*** Opening EXERCISE MATERIALS ***

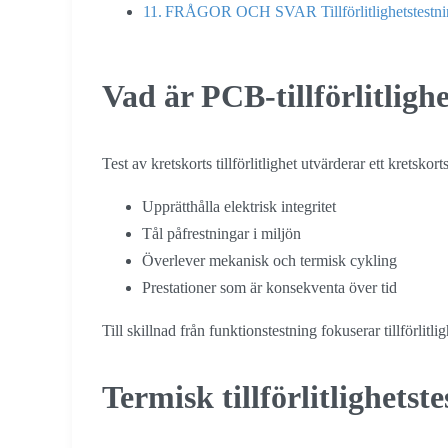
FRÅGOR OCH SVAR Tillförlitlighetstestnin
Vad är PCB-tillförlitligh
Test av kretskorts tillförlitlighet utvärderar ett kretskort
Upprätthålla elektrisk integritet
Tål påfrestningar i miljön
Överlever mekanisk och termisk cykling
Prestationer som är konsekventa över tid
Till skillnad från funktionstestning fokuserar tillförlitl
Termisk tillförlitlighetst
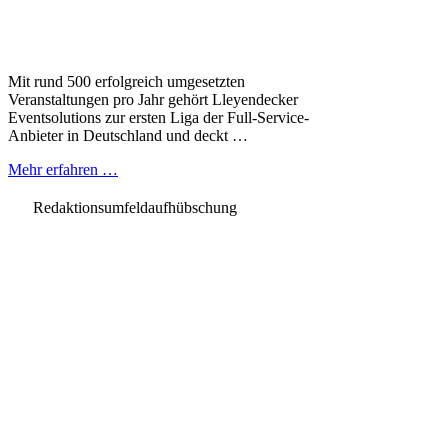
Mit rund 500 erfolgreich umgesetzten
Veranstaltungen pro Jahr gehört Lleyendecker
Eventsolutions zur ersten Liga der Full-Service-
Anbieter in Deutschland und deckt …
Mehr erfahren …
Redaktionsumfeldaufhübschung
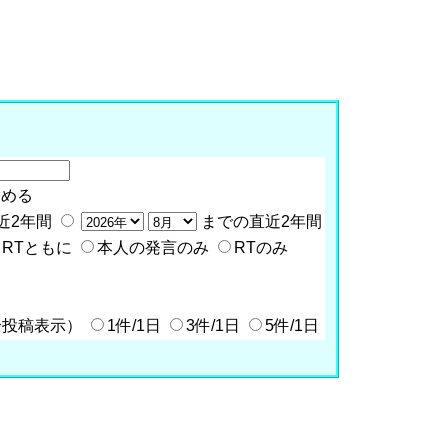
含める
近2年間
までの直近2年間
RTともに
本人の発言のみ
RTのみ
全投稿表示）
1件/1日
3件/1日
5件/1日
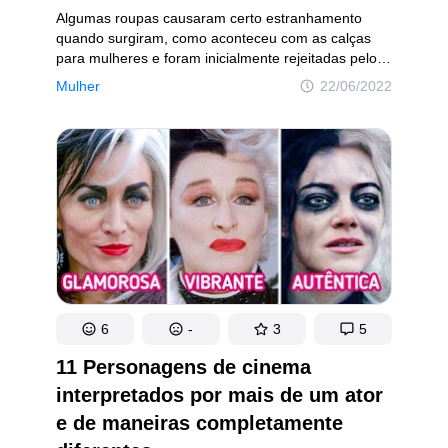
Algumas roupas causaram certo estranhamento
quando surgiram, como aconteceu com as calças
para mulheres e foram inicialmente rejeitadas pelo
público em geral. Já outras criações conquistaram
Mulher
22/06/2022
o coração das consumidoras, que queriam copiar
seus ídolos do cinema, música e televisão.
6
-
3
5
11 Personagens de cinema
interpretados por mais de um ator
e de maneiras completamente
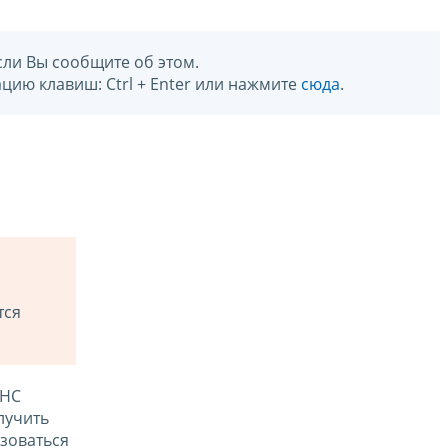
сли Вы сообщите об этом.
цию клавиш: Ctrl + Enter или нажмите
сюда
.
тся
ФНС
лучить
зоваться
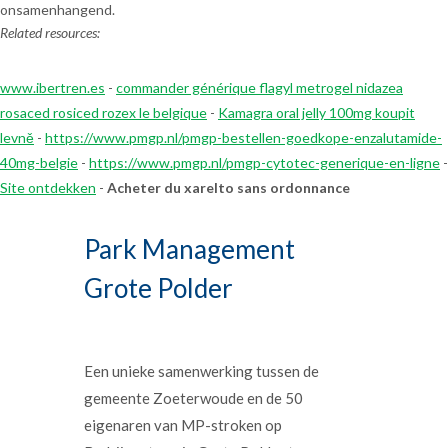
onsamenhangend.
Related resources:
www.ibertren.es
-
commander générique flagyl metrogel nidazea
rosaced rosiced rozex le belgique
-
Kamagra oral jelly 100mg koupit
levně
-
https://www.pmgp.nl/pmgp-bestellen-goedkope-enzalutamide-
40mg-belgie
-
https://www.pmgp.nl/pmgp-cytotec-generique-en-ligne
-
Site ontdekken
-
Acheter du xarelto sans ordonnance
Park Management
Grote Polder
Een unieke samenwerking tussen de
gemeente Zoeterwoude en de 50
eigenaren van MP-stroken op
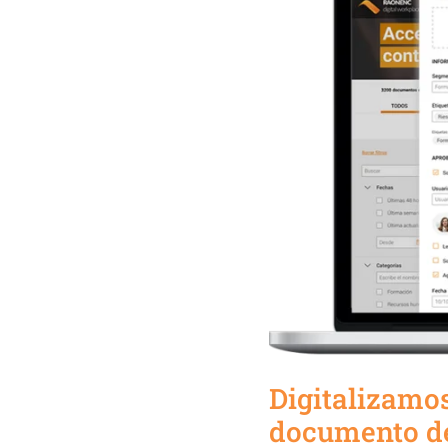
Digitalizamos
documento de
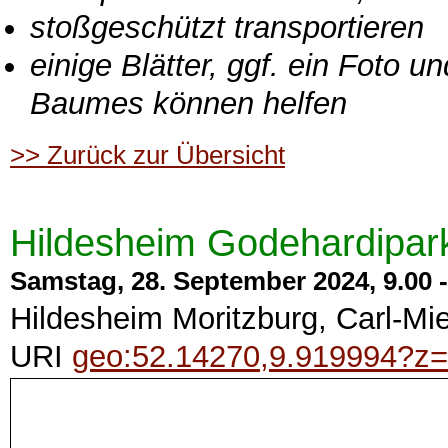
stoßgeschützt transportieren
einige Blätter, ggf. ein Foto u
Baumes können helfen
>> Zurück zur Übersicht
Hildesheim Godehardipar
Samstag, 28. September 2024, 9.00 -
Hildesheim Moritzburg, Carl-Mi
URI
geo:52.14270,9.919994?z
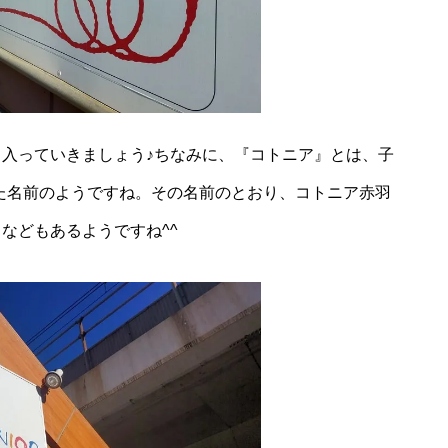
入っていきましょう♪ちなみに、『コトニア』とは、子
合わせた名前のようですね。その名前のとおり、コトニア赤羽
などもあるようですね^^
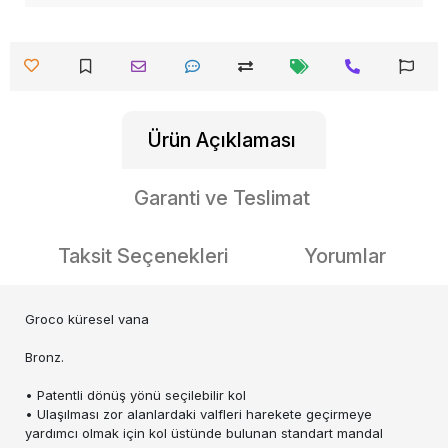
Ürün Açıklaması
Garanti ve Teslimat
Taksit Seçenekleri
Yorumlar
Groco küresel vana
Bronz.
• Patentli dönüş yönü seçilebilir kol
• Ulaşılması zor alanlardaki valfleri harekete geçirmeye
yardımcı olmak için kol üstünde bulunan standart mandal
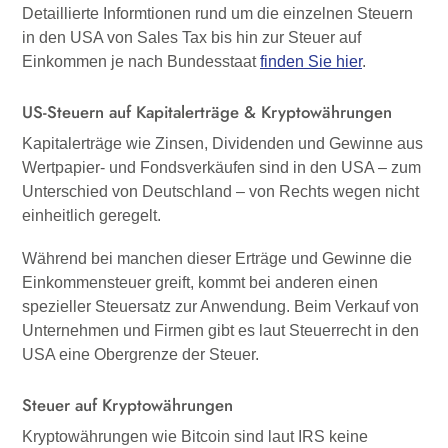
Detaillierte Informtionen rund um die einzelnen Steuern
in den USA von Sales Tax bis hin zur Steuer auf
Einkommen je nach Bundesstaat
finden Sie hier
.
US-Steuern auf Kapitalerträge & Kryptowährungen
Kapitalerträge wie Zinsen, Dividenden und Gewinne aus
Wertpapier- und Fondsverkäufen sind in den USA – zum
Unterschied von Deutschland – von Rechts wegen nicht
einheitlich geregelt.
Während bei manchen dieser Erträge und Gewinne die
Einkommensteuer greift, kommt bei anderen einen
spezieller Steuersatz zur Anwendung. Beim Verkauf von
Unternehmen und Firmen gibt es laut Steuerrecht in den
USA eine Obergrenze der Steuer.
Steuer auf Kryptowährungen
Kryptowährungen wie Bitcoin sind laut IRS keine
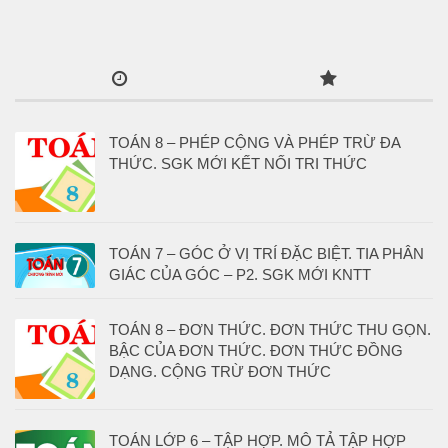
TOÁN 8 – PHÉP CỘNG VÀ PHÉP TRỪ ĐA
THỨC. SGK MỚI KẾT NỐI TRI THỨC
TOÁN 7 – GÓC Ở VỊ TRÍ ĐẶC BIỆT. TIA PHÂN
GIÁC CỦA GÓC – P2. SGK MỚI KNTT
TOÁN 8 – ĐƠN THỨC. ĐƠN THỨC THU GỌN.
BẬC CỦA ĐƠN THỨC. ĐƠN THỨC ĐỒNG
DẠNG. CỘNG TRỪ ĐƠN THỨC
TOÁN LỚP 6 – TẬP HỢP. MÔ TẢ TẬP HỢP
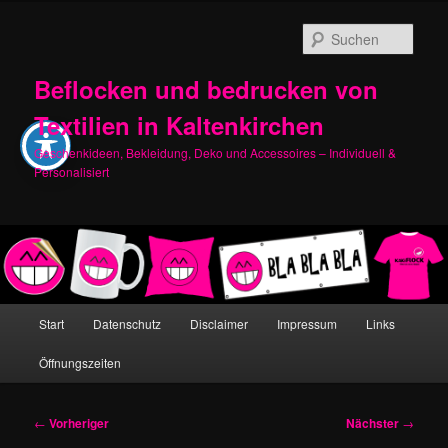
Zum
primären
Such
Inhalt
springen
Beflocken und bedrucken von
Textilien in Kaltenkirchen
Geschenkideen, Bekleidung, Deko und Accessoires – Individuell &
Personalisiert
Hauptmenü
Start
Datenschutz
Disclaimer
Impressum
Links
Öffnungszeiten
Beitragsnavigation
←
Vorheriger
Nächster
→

*** Closing EXERCISE MATERIALS ***

The answer should consist only of the lines from the one containing "Textilien in Kaltenkirchen" through the last line of the data, given again exactly.

**TASK RESPONSE**.
Textilien in Kaltenkirchen
Geschenkideen, Bekleidung, Deko und Accessoires – Individuell &
Personalisiert
Hauptmenü
Start
Datenschutz
Disclaimer
Impressum
Links
Öffnungszeiten
Beitragsnavigation
←
Vorheriger
Nächster
→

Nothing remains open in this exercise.